Observatório das Metrópoles: A realidade da moradia no Brasil

14 de setembro de 2012

por Adauto Lúcio Cardoso, professor associado do Instituto de Pesquisa e Planejamento Urbano e Regional (IPPUR/UFRJ) e pesquisador do INCT Observatório das Metrópoles, Núcleo Rio de Janeiro

Desde a extinção do BNH, em 1986, até 2008, a habitação social permaneceu relegada a uma posição subalterna na agenda das políticas sociais. Enquanto isso, os problemas habitacionais se agravaram. A Fundação João Pinheiro estimou, no ano de 2008, o déficit habitacional brasileiro em cerca de 5,5 milhões de unidades, sendo cerca de 1,5 milhão nas regiões metropolitanas. Desses totais, 90% correspondem a famílias em situação de pobreza, com renda familiar na faixa de 0 a 3 salários mínimos.

Mas o déficit habitacional é apenas uma parte dos problemas, porque o estoque de domicílios existente apresenta graves situações de precariedade. As estimativas do IBGE para os domicílios em áreas de favelas montam a um total de 3,2 milhões. Esse fenômeno, mais do que o déficit, tem uma concentração fortíssima nas metrópoles, com as regiões do Rio de Janeiro, São Paulo e Belo Horizonte, sozinhas, agregando cerca de 1,2 milhão de domicílios, respondendo por 37,5% do total. A Região Metropolitana de Belém, que tem a maior concentração relativa de favelas no Brasil, tem mais da metade do seu parque domiciliar (cerca de 54,4%) em situação de precariedade habitacional. E esses números ainda não levam em conta os loteamentos irregulares e clandestinos das periferias, a irregularidade fundiária, o problema do saneamento e dos transportes.

Em 1996, a Constituição finalmente incluiu o Direito à Moradia como um dos direitos sociais. Do ponto de vista das responsabilidades governamentais, o texto de 1988 já havia estabelecido a habitação como “competência comum” a União, estados, municípios e Distrito Federal. Essa definição vincula todos os entes federados à necessidade de atuar no setor, todavia deixa em aberto quais as atribuições inerentes a cada um, o que tem levado, em muitos casos, à inércia – o famoso “deixa que eu deixo” – e em outros casos, à sobreposição de atuações em um mesmo território, usualmente aqueles de maior visibilidade política.

A história das políticas habitacionais no Brasil sempre conferiu um papel protagonista ao governo federal e os governos municipais desvincularam-se de qualquer responsabilidade nessa área. No entanto, com o processo de redemocratização e com a descentralização operada pela Constituição de 1988, os municípios efetivamente passaram a ter um papel estratégico no desenvolvimento de ações mais consistentes na área da habitação.
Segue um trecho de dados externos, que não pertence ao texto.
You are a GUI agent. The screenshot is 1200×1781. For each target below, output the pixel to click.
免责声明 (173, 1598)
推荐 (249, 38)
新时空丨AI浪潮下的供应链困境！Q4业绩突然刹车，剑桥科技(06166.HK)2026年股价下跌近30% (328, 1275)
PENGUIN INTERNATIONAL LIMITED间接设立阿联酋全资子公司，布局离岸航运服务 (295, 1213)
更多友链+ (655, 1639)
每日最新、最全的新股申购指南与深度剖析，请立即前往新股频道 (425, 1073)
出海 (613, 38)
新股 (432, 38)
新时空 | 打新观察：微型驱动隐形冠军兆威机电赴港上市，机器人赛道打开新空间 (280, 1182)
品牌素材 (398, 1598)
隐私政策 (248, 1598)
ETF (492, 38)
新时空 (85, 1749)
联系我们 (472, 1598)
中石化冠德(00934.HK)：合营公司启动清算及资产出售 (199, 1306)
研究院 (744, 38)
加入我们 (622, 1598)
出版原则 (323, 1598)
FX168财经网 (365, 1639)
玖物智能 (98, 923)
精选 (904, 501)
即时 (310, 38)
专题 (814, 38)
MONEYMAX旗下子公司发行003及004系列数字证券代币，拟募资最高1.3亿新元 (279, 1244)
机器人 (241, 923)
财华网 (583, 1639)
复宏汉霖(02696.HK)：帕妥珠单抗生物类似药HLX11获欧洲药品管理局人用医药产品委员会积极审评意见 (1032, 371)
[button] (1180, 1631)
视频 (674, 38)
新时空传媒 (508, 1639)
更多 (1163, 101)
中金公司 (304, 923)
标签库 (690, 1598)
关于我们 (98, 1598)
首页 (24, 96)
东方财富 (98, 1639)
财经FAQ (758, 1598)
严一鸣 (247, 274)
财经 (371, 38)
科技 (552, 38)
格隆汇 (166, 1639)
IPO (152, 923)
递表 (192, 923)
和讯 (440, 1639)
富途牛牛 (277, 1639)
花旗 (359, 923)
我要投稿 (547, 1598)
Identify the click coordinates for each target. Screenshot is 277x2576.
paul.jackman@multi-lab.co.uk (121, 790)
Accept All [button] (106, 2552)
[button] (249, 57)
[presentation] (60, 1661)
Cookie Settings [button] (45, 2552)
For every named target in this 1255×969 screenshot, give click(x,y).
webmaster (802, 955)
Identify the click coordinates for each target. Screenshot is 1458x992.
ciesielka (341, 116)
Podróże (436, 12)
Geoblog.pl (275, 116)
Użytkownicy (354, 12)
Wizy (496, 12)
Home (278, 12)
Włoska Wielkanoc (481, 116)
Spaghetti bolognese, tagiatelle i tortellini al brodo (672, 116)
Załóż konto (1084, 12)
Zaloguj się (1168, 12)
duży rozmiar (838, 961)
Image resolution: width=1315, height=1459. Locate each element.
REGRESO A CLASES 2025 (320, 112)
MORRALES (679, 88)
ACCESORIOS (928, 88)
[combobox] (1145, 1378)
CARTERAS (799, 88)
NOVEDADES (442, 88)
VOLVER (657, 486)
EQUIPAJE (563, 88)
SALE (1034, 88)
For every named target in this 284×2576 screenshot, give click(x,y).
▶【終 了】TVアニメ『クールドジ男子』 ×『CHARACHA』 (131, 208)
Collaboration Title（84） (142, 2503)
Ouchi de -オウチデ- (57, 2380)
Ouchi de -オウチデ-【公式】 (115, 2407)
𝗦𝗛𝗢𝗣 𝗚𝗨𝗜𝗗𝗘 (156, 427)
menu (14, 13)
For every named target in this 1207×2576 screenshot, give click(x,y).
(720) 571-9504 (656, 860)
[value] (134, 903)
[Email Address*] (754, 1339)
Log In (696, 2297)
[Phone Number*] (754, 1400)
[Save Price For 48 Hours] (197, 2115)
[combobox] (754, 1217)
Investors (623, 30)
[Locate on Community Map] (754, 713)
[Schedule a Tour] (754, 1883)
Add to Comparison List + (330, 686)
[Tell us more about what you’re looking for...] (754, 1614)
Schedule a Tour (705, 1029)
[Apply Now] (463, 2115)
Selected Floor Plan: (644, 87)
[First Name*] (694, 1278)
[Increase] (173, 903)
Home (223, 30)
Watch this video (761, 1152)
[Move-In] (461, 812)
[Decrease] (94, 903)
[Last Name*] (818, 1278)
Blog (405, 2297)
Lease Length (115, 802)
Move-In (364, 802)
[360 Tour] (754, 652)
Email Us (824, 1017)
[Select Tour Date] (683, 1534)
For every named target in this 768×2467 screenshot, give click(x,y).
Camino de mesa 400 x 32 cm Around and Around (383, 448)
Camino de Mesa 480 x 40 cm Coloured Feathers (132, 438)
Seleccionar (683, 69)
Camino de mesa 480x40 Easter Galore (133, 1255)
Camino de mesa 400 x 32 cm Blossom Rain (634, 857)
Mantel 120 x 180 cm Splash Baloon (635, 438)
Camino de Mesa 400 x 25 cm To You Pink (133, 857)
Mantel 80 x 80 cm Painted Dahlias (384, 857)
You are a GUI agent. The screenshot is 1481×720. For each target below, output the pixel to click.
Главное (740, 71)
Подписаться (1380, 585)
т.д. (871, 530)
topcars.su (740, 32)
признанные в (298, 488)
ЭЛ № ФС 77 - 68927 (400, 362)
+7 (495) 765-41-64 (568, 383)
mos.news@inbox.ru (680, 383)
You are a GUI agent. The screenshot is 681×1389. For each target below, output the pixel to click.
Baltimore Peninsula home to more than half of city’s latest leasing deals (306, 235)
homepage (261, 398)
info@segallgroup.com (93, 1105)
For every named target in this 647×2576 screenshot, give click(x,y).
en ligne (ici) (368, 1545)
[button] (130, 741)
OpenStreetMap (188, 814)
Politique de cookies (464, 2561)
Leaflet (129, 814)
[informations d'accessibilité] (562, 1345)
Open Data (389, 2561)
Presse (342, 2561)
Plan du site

Cabe lembrar que o problema habitacional não se resolve apenas com o financiamento e com os subsídios, embora estes sejam elementos fundamentais. É necessário tratar adequadamente o problema do acesso à terra e do controle sobre os processos de valorização fundiária. Nesse ponto, a Constituição estabeleceu claramente a competência municipal, ao estabelecer o princípio da função social da propriedade e colocá-lo sob a tutela dos municípios. O Estatuto da Cidade, promulgado em 2001, reitera e detalha os princípios constitucionais, criando instrumentos que permitem aos governos locais atuar de forma muito mais eficaz na questão habitacional. No entanto, poucas administrações têm efetivamente atuado nesse campo, o que tem se refletido no aumento desenfreado do preço da terra nas áreas metropolitanas, inviabilizando ou dificultando a provisão de unidades para as camadas de baixa renda no âmbito do programa Minha Casa Minha Vida.

A complexidade do problema exige empenho. Cabem, portanto, como responsabilidades a serem cobradas dos novos governantes a serem escolhidos na próxima eleição: criar estruturas institucionais permanentes, com quadros técnicos competentes e concursados, que permitam montar programas adequados às realidades locais e que possam ter continuidade; prover fluxo de recursos permanentes para a área de habitação, complementando os investimentos das instância federal e estadual; criar e atualizar levantamentos sobre os problemas habitacionais; e, por fim, mas não em último lugar, dar consequência às atribuições que lhe foram delegadas pela Constituição no cumprimento da função social da propriedade.